Article

Searching for Sepsis—Fast and Slow

Unlocking Insights to Empower Clinicians

Doctors are human beings, and some patients leave an impression that lasts a lifetime. Early in his career, Jeff Hersh, Ph.D., M.D., Chief Medical Officer of GE Healthcare, cared for an elderly gentleman who reminded him of his own grandfather.

Hersh was covering the ICU when a woman brought in her 76-year-old husband in the middle of the night. In addition to being confused, the man displayed multiple physical signs of distress: respiratory rate 26, oxygen saturation only 86%, temperature 103.1 degrees and systolic blood pressure only 86 mmHg. His chest x-ray showed a pneumonia, his white count was very elevated, as was his serum lactate. He showed all the characteristics of someone in septic shock.

Throughout the course of his treatment that night and the next day, this elderly man was intubated, given intravenous fluids as well as broad-spectrum antibiotics, and put on medication to support his blood pressure. As his condition changed, so did his treatments, with his mechanical ventilation, fluids and pressure support medications all adjusted. But everything felt reactive, as if the medical team couldn’t get ahead of the situation.

The man died later that evening.

“That patient stays with me in part because he represents the importance of improving,” said Dr. Hersh. “Mortality for sepsis can be up to 50 percent in some cases; we need to do more than chase the condition.”

Jeff Hersh, Ph.D., M.D., Chief Medical Officer of GE Healthcare

And sepsis shows no signs of slowing. In fact, this infection that causes a life-threatening response throughout the body, strikes 1.6 million Americans each year and kills more people than breast cancer, prostate cancer, and AIDS combined.

Timely detection is critical but challenging. Early symptoms of sepsis can mirror those of common, less severe conditions. The highest-risk patients often have other underlying conditions which further cloud the diagnostic picture. And there is no confirmatory gold-standard test.

Part of the answer may lie in technology that helps clinicians optimize the two ways humans arrive at decisions—intuitively (fast) and analytically (slow). Popularized in the best-seller Thinking, Fast and Slow by Daniel Kahneman, this dual-track paradigm is behind a new approach—interactive augmented intelligence—that may provide a unique tool for earlier detection and diagnosis of sepsis.

“We need to help clinicians practice medicine to the limits of their expertise,” says Dr. Hersh.

Having been board certified in Internal Medicine, Pediatrics and Emergency Medicine and with more than 30 years of clinical experience, Dr. Hersh knows first-hand what doctors and nurses face today: An influx of critically ill patients, too few staffing resources, and a growing avalanche of medical data that defies rapid assimilation. In other words, less and less time to “figure out what’s going on.”

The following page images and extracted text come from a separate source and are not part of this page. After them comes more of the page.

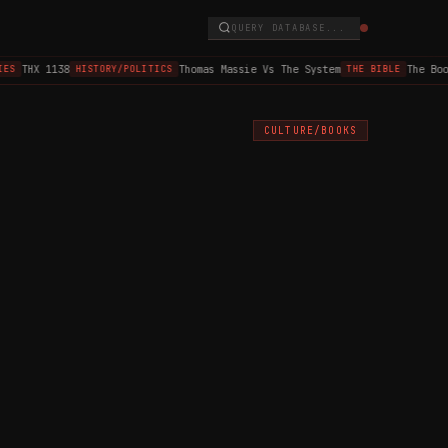
QUERY DATABASE...
THX 1138
Thomas Massie Vs The System
The Book 
S
HISTORY/POLITICS
THE BIBLE
CULTURE/BOOKS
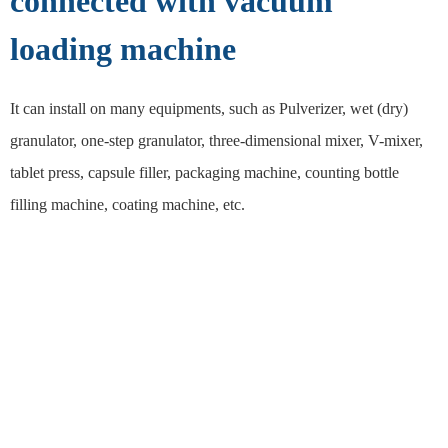
connected with vacuum
loading machine
It can install on many equipments, such as Pulverizer, wet (dry)
granulator, one-step granulator, three-dimensional mixer, V-mixer,
tablet press, capsule filler, packaging machine, counting bottle
filling machine, coating machine, etc.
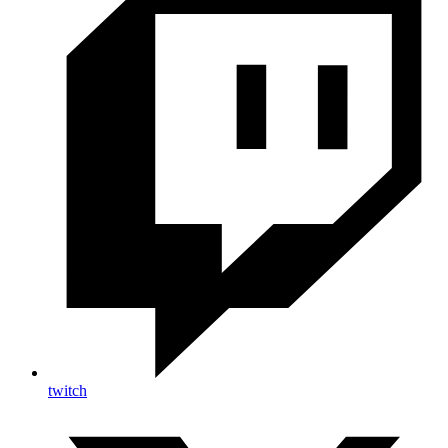
twitch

A software tool built on interactive augmented intelligence (IAI) could help clinicians “sift and winnow” all the information available on a potentially septic patient. This includes continuous biometric data from laboratory, imaging, and patient monitoring systems, the latest care guidelines, and the patient’s medical history.

“It’s not uncommon to see patients whose medical records are 500 pages long,” says Dr. Hersh. “Clinicians simply do not have time to read the whole medical chart—but a computer could do it in seconds and alert you to relevant data that is critical to the diagnosis.”

The interactive nature of the IAI software is key.

“The system shouldn’t be a black box. Clinicians need to be able to literally consult with the system in real-time via common language software to collaborate on the diagnosis and care plan,” he says.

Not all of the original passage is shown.